The Hustle

One Team and Ten Lives in Black and White

2010

by Doug Merlino

The Hustle: One Team and Ten Lives in Black and White chronicles a fascinating social experiment where wealthy white and disadvantaged African-American basketball athletes were brought together to form a successful youth team. This team also provided the black players an opportunity to attend private school, unveiling their journeys years later.

The experiment was conceived by two fathers, one white and one black. They pondered the outcome of mixing white players from an elite Seattle private school, known for alumni like Microsoft's Bill Gates, with black kids from the inner city. Would exposure to privilege offer the black kids better opportunities? Would it open the white kids' eyes to a different side of life?
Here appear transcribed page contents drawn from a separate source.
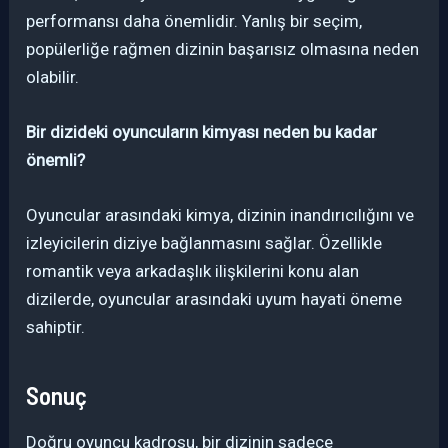
performansı daha önemlidir. Yanlış bir seçim,
popülerliğe rağmen dizinin başarısız olmasına neden
olabilir.
Bir dizideki oyuncuların kimyası neden bu kadar
önemli?
Oyuncular arasındaki kimya, dizinin inandırıcılığını ve
izleyicilerin diziye bağlanmasını sağlar. Özellikle
romantik veya arkadaşlık ilişkilerini konu alan
dizilerde, oyuncular arasındaki uyum hayati öneme
sahiptir.
Sonuç
Doğru oyuncu kadrosu, bir dizinin sadece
The 1986 season became the experimental stage. Hip-hop was going mainstream, Larry Bird and Magic Johnson dominated the NBA, and Ronald Reagan was president. In Seattle, this team's season unfolded like a classic sports movie: the diverse group of boys bonded and won the league championship.

But was the experiment truly successful? How did crossing lines of class, race, and wealth affect the lives of these ten boys? Two decades later, Doug Merlino, a former team member, embarked on a journey to reconnect with his teammates. His search ranged from a prison cell to a hedge fund office, street corners to a shack in rural Oregon, a Pentecostal church to brutal murder records.

The result is a complex, gripping, and unsettling story. Set against a backdrop of sweeping social and economic change, The Hustle captures the intricate ways race, money, and opportunity shape our lives. It is a tale both personal and public, exploring how a disparate group of men found—or didn't find—a place in America.